Overview

easy-openvpn

This is a Bash script which sets up a complete OpenVPN server meant to be used as a proxy.

It is very opinionated in order to keep things dead simple for the end-user, hence the "easy" part of the name. The decisions it makes are listed in the "Results" section.

Usage

Clone the repository on the server:

$ git clone git://perot.me/easy-openvpn

Run the script as root:

$ sudo easy-openvpn/easy-openvpn.sh

And then follow the on-screen instructions. You can re-run the script anytime if you need to manage the list of allowed clients. Once you're done, use the easy-openvpn.service systemd service to start/stop the VPN server.

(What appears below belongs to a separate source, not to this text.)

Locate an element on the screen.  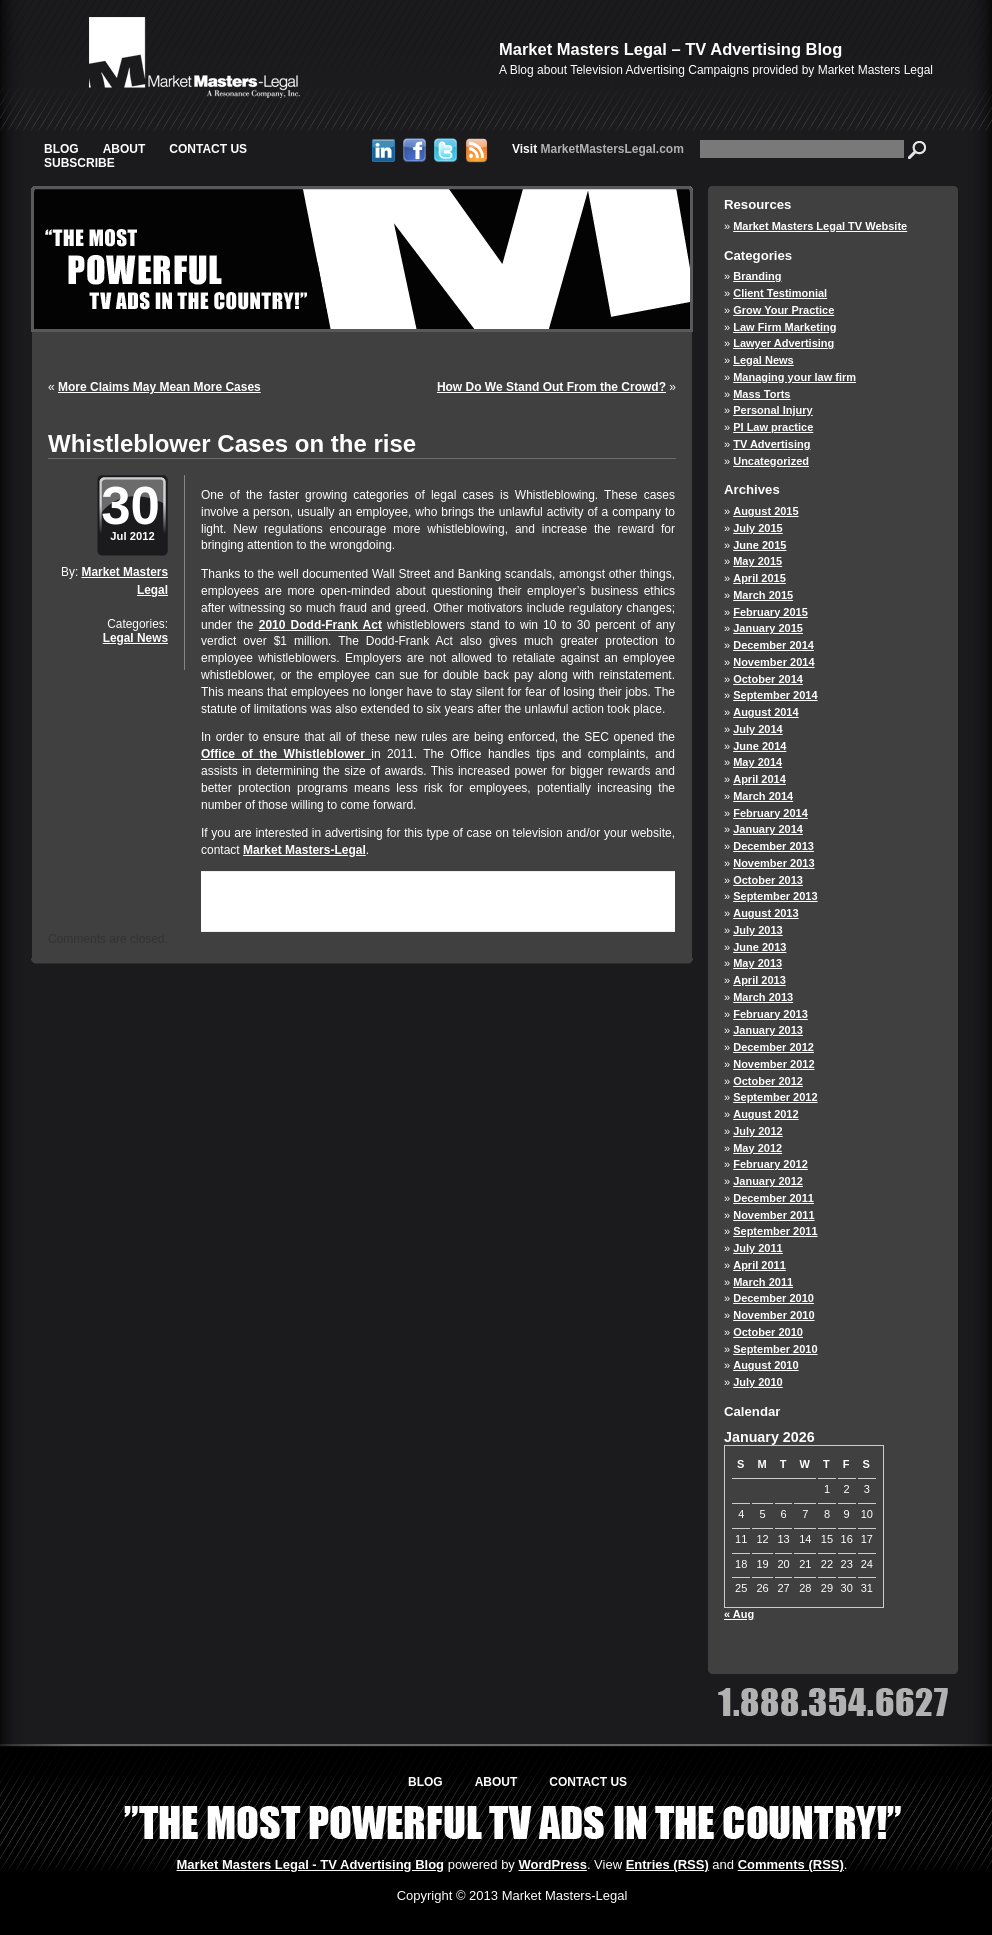
RSS 2.0 is located at coordinates (428, 898).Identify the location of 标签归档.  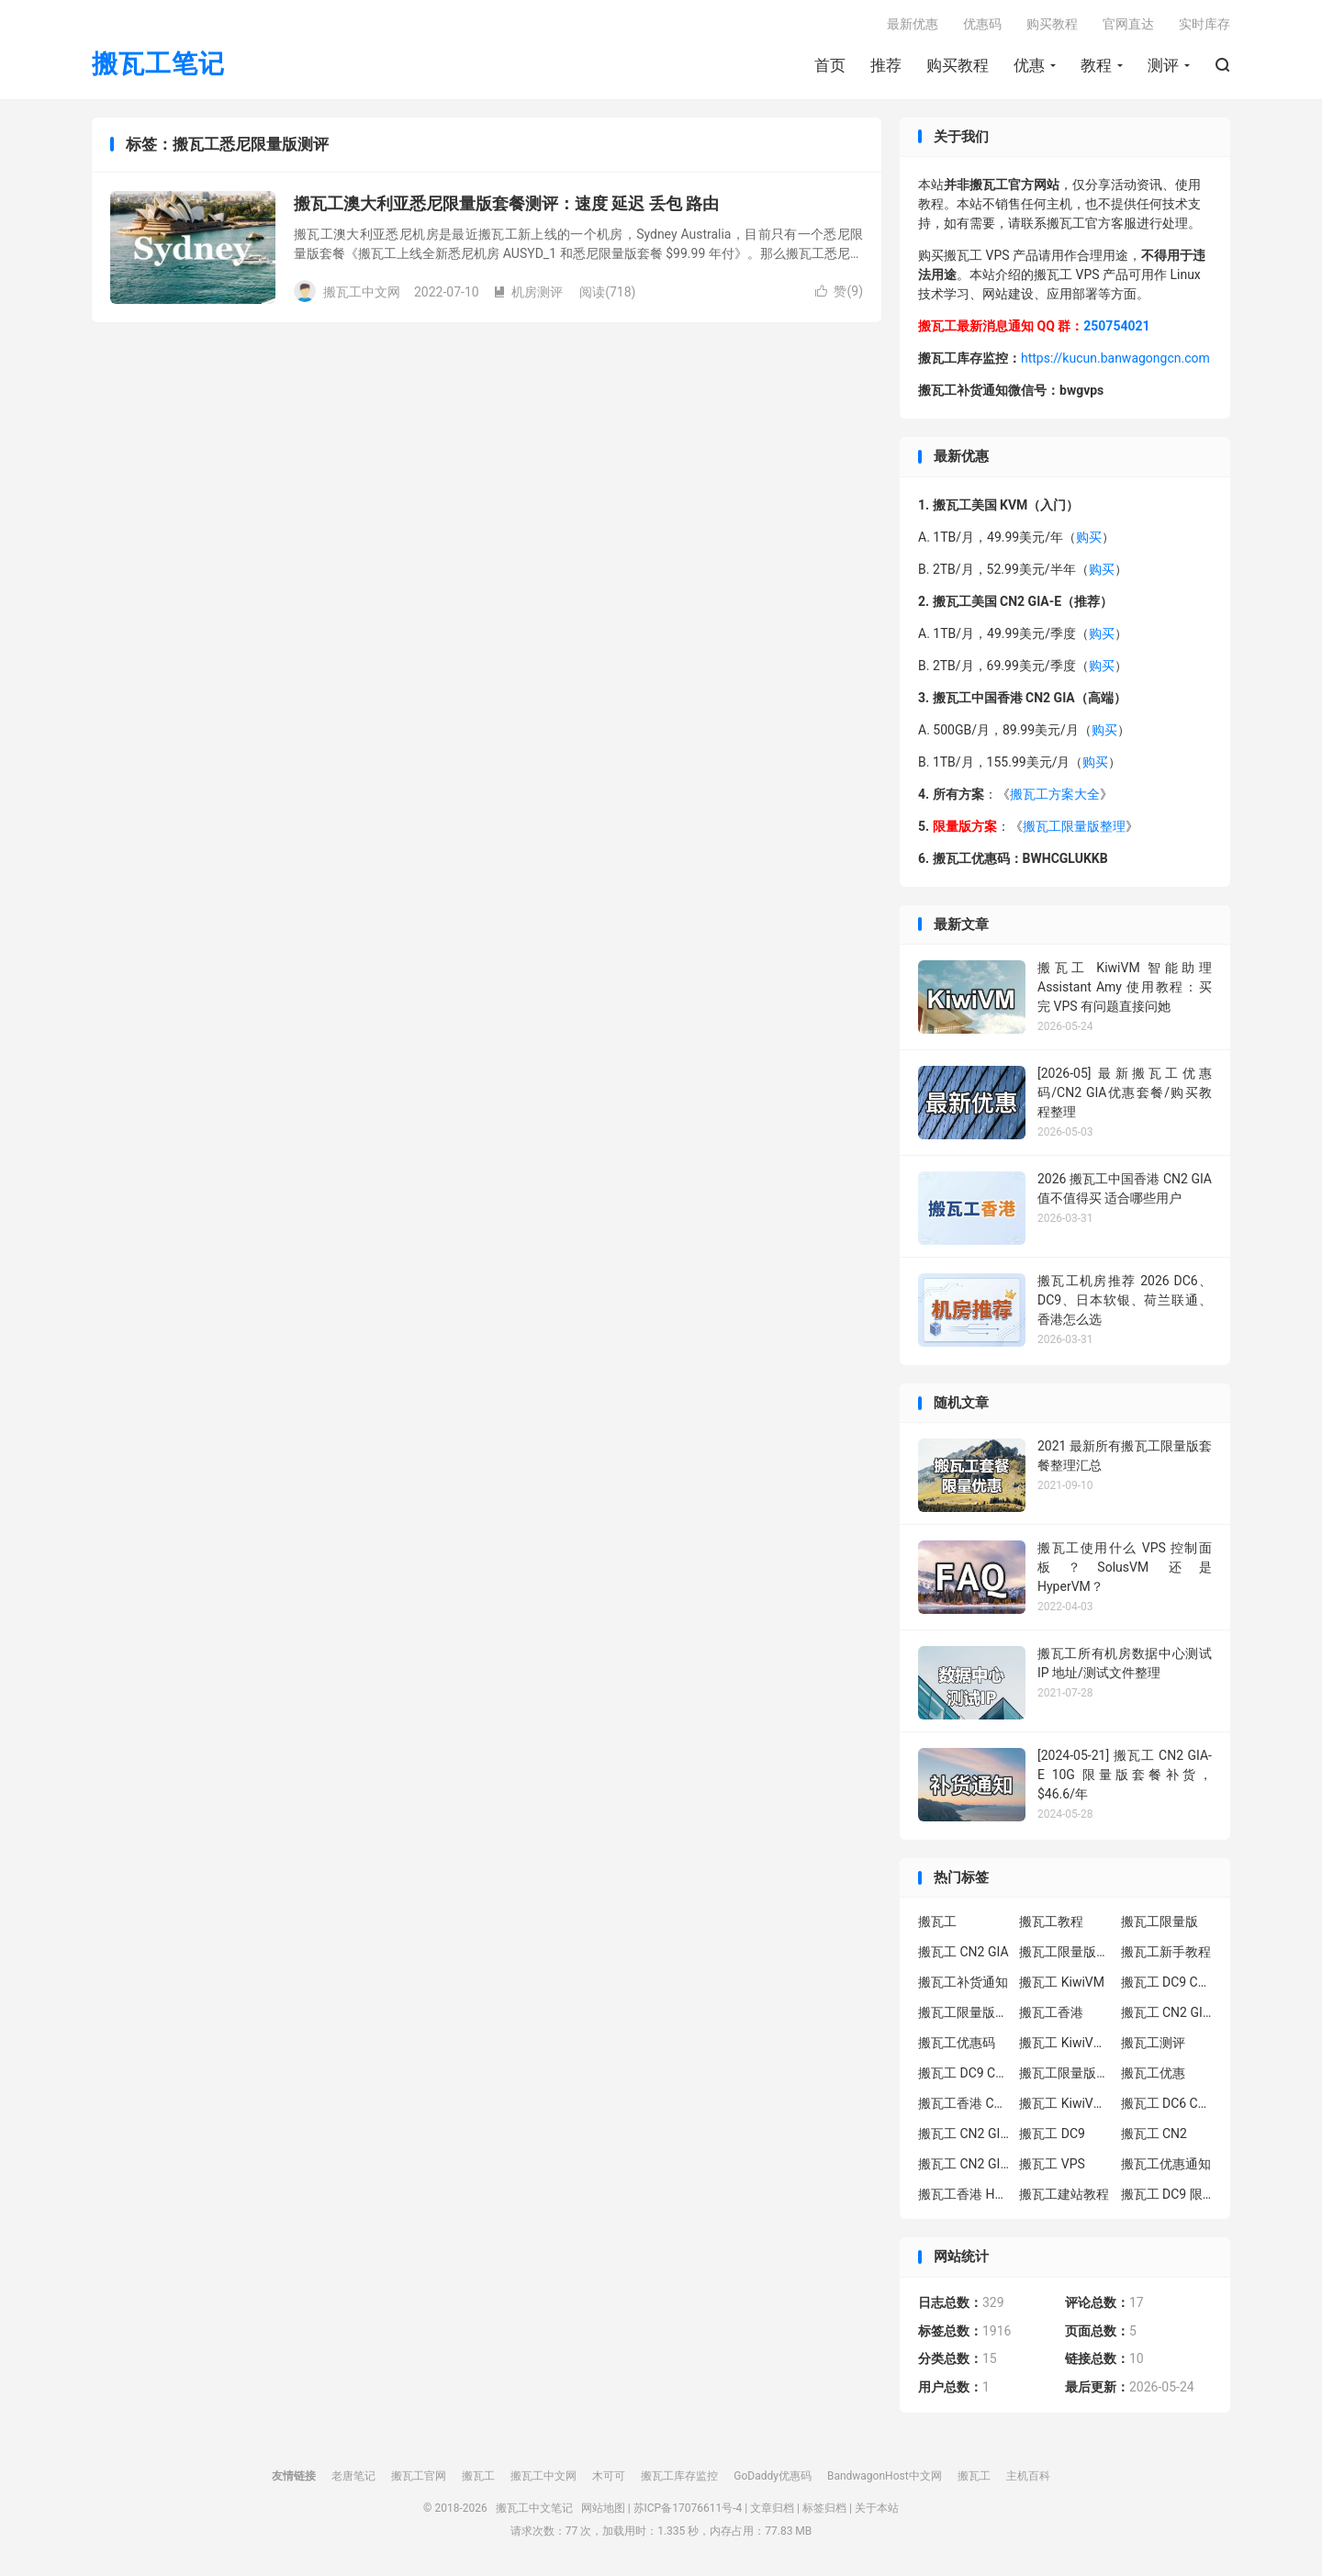
(824, 2508).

Privacy notice: The script will contact icanhazip.com on first use.

Results

You will end up with:

  • A VPN server accepting multiple clients
  • A tun interface
  • Uses the subnet 10.10.10.0/24
  • Clients are assigned fixed IPs in the 10.10.10.(3-254) range
  • Client-to-client communication enabled
  • The server acts as the gateway at 10.10.10.1
  • 4096-bit keys everywhere
  • The server keeps a copy of all the clients' private keys (for convenience, and possibility to re-print config files)
  • AES-256-CBC cipher
  • Shared 2048-bit secret key for TLS authentication
  • LZO compression enabled
  • A systemd service called easy-openvpn.service to start/stop/monitor it

Decisions that are left up to you:

This is the only stuff you have to figure out on your own, although there are sensible and/or autodetected default values for everything:

  • The network interface that clients will access the Internet through
  • The port number that the OpenVPN server should use
  • Whether to use UDP or TCP
  • The IP of the DNS server to suggest to clients
  • The name and the 10.10.10.x IP that you want to assign to each client

Client management

When run, the script will set up whatever happens not to be set up (you can interrupt it anytime). When everything is setup, you will be presented with the following menu:

:: easy-openvpn menu
   1. Add client
   2. List clients (n)
   3. Show client config
   4. Remove client
   5. Uninstall easy-openvpn
   6. Exit menu
>> Choice (1-6):

A client entry represents a human-readable name, an IP, a key, and a certificate. The menu allows you to add new clients, delete existing ones, or re-print the .ovpn configuration files of existing clients.

All cryptographic information (CA certificate, client certificate, client private key, shared TLS authentication key, cipher settings, etc) is stored inside the .ovpn config file itself, such that the client needs nothing other than the one configuration file in order to connect to the VPN server.

Licensing

easy-openvpn is licensed under the WTFPL.